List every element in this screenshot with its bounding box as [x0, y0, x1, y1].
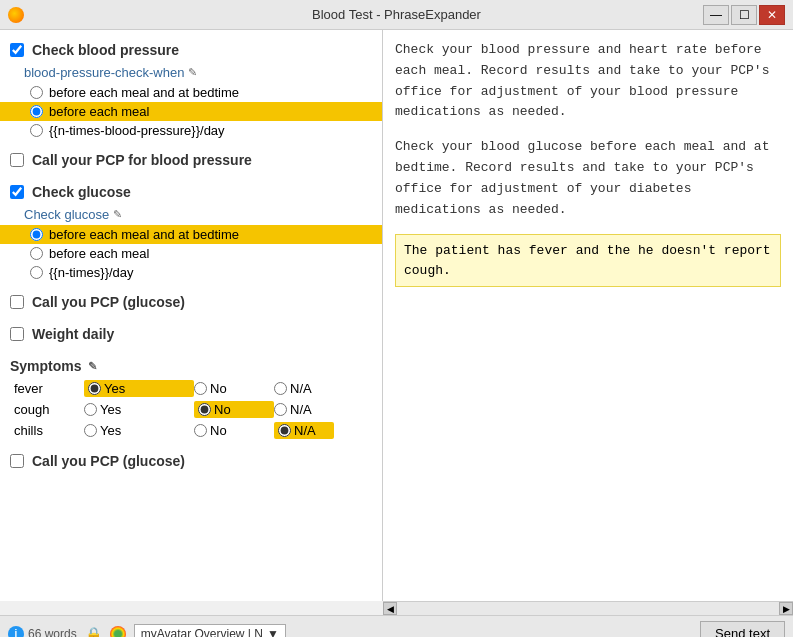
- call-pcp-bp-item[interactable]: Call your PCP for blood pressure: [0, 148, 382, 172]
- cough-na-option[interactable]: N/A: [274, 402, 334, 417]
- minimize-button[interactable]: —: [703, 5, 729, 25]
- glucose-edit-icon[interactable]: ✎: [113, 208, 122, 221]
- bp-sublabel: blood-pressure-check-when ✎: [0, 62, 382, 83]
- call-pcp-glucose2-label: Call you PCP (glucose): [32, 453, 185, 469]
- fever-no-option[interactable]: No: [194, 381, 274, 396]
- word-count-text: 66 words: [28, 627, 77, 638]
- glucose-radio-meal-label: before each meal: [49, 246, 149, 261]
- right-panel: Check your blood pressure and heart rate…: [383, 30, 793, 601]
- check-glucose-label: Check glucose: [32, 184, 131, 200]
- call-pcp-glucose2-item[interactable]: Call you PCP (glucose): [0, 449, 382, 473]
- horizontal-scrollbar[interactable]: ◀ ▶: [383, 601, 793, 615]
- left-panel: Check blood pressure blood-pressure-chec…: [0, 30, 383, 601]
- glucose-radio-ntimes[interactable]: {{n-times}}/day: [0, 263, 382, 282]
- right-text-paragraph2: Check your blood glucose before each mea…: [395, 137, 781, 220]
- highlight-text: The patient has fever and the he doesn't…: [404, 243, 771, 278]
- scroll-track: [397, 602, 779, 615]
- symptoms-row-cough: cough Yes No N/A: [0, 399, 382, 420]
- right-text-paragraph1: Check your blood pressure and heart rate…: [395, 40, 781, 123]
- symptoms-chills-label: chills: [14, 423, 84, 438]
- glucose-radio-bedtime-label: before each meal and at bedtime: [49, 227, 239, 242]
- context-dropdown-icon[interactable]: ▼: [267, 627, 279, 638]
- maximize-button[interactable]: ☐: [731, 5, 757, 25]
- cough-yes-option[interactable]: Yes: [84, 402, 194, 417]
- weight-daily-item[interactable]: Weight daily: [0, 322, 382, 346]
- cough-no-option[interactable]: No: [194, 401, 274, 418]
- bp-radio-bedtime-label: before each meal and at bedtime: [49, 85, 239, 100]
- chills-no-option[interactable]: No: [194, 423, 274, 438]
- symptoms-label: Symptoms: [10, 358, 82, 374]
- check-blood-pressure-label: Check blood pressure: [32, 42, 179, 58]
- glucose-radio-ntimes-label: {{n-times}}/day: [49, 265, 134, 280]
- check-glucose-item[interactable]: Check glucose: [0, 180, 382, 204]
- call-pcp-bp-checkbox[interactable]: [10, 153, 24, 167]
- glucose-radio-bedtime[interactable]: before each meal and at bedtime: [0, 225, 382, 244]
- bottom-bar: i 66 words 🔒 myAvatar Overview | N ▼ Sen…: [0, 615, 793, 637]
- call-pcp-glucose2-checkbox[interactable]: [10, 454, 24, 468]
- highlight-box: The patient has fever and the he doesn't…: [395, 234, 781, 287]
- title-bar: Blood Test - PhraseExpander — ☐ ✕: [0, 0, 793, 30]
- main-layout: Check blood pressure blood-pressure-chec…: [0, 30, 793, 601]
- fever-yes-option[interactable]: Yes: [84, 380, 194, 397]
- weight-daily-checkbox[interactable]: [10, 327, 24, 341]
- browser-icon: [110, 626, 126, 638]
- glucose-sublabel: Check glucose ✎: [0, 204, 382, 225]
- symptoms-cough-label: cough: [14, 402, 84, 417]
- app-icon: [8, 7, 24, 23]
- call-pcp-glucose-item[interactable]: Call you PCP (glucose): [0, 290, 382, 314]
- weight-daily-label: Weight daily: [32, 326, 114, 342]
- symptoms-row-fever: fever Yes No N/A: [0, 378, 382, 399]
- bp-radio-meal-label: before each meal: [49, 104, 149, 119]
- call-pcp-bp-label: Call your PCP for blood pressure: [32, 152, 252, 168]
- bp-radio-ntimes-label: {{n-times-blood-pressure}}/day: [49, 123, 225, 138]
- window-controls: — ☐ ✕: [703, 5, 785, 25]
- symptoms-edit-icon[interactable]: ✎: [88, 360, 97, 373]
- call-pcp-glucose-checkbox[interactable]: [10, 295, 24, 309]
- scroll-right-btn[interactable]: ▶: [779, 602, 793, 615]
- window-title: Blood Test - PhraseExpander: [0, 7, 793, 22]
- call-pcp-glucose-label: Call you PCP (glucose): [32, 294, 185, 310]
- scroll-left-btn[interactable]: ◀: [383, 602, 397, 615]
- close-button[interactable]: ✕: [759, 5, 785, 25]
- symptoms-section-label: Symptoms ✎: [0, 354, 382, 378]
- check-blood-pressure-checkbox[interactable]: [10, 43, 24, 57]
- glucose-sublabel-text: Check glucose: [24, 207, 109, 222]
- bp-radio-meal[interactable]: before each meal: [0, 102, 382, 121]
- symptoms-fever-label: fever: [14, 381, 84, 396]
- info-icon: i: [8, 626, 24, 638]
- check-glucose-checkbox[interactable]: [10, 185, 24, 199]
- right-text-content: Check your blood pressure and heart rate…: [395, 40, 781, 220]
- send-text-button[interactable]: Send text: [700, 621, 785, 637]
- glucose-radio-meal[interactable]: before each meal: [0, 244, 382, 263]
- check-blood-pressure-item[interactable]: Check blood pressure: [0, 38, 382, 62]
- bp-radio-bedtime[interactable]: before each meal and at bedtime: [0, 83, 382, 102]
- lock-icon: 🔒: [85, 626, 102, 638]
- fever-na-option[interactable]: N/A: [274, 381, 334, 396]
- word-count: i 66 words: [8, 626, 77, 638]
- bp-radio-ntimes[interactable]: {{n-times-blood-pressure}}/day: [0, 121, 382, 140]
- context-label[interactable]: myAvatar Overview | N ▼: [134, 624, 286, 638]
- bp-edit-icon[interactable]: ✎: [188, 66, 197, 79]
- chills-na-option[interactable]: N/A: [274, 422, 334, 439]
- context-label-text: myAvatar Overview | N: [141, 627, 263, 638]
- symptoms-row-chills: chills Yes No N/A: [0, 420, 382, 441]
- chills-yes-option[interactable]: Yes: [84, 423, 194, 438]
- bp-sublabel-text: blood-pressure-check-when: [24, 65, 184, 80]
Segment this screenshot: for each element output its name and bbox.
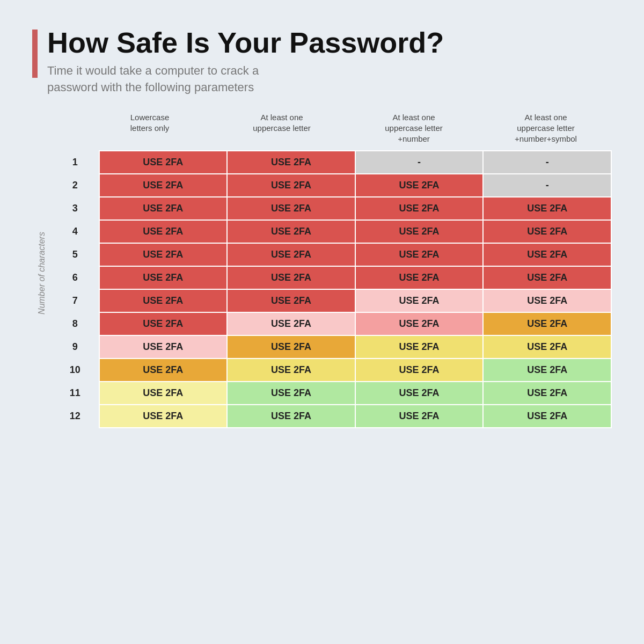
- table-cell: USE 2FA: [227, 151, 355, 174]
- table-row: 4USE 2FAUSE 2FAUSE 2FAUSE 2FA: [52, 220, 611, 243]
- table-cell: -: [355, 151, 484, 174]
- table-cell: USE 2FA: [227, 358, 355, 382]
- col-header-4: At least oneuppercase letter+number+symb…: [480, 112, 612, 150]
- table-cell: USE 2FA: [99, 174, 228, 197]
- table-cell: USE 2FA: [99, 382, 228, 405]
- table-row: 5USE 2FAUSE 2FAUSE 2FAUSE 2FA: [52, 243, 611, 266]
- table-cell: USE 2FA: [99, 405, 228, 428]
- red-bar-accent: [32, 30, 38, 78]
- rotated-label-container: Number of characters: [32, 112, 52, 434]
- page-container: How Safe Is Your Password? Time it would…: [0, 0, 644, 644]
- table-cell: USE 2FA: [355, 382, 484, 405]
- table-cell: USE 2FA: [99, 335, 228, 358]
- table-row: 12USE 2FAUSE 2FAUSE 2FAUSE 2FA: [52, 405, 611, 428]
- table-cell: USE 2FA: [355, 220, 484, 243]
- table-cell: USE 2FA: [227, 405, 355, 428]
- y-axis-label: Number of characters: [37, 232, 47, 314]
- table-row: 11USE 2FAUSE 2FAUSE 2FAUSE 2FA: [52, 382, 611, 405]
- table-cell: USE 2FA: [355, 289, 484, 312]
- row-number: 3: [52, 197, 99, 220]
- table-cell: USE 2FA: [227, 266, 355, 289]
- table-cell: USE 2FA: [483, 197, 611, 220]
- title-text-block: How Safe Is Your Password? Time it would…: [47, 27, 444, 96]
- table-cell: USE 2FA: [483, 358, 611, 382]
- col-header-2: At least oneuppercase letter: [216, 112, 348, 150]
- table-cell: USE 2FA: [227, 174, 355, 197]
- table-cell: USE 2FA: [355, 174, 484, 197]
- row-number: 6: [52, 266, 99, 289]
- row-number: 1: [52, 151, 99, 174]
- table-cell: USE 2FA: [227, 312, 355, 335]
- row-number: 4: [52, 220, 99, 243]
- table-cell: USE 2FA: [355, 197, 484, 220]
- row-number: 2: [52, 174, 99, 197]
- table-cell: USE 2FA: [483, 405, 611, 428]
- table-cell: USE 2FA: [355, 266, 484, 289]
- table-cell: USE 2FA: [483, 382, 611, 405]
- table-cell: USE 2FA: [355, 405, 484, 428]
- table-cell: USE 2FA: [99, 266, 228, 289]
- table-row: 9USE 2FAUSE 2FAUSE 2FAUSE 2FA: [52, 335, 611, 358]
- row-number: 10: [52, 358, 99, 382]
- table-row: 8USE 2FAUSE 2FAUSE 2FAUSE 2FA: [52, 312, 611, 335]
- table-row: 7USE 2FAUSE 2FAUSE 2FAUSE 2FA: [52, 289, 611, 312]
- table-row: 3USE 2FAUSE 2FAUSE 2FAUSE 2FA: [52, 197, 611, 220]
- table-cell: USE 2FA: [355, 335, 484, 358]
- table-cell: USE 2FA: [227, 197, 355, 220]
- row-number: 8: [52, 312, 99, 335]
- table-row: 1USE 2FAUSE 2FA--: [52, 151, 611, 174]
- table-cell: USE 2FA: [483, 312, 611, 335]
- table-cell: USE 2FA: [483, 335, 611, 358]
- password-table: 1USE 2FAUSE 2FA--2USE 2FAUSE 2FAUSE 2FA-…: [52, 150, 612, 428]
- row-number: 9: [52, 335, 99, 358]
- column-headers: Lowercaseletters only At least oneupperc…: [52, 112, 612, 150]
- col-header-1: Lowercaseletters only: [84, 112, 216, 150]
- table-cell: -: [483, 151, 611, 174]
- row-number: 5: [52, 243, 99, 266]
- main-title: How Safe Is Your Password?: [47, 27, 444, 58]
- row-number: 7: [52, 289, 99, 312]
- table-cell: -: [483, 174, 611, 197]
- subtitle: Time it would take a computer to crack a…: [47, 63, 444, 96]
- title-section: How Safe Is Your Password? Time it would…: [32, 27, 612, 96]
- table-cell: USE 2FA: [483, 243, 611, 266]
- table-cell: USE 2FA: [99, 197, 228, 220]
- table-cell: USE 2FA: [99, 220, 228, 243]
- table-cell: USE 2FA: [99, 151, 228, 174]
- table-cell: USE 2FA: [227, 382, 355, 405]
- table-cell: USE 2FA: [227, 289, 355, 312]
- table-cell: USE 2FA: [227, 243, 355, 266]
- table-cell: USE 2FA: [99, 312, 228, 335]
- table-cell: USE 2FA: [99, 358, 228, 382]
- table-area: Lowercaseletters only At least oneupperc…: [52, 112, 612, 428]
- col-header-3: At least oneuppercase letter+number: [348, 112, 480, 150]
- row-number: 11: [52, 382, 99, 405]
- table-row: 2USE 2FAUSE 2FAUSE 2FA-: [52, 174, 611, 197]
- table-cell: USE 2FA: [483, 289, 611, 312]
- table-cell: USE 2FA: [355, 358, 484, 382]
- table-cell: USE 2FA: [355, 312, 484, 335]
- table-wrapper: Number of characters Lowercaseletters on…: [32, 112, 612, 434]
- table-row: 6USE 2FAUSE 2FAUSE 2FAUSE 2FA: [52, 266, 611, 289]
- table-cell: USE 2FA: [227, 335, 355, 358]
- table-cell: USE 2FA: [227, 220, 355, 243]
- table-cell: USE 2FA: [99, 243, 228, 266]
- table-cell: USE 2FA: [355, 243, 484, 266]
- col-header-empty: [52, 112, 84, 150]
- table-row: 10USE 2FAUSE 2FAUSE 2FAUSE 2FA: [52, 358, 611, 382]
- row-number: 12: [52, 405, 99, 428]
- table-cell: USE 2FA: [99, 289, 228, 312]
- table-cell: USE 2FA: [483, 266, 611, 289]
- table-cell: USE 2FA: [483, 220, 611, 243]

==*==

**Problem statement:**
Show all lines from the records above where the word "cough" occurs.

**Response area:**
- cough-na-option[interactable]: N/A: [274, 402, 334, 417]
- symptoms-row-cough: cough Yes No N/A: [0, 399, 382, 420]
- cough-yes-option[interactable]: Yes: [84, 402, 194, 417]
- cough-no-option[interactable]: No: [194, 401, 274, 418]
- symptoms-cough-label: cough: [14, 402, 84, 417]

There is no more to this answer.